Data items:
************

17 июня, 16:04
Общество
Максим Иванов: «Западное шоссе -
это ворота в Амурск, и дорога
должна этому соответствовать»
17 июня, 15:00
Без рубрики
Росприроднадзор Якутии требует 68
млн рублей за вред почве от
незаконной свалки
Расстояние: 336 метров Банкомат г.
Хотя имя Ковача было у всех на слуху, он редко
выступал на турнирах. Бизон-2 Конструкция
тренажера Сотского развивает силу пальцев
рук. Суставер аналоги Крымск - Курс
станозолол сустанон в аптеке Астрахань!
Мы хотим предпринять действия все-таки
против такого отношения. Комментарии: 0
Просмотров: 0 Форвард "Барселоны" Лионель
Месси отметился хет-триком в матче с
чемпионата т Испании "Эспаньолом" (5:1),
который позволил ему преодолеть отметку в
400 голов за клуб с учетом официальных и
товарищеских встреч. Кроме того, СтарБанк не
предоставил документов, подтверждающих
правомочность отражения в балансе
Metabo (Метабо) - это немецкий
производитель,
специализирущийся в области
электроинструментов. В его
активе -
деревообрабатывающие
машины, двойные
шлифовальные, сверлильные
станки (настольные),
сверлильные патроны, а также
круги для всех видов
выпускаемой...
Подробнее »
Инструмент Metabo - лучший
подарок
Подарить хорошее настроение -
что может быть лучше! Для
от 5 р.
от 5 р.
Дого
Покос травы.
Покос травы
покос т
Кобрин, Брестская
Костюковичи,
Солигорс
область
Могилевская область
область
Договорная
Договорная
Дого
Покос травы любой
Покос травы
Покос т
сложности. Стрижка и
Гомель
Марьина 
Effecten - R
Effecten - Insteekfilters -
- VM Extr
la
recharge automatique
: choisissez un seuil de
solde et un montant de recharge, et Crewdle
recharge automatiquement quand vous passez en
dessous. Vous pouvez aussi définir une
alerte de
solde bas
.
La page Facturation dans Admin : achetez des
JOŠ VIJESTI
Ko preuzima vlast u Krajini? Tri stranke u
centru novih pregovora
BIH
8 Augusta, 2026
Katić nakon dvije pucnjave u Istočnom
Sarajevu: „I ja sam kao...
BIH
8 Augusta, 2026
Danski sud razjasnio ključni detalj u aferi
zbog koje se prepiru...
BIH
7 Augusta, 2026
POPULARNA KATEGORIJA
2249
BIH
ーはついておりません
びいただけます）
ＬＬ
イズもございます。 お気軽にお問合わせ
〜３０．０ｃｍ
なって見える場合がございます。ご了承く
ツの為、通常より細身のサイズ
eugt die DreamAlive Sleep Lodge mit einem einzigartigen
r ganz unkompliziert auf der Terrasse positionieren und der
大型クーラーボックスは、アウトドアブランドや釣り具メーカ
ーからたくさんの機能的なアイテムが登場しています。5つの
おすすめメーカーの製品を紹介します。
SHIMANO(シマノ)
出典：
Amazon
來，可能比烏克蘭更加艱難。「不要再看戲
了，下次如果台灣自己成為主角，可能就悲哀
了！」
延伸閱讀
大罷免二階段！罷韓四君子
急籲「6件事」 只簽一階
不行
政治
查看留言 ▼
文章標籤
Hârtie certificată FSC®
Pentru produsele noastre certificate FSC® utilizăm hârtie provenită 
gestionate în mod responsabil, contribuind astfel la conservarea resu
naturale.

************

What you need to do:
Find the string "травы" in the records, then copy each line where it occurs.

Answer space:
Покос травы.
Покос травы
Покос травы любой
Покос травы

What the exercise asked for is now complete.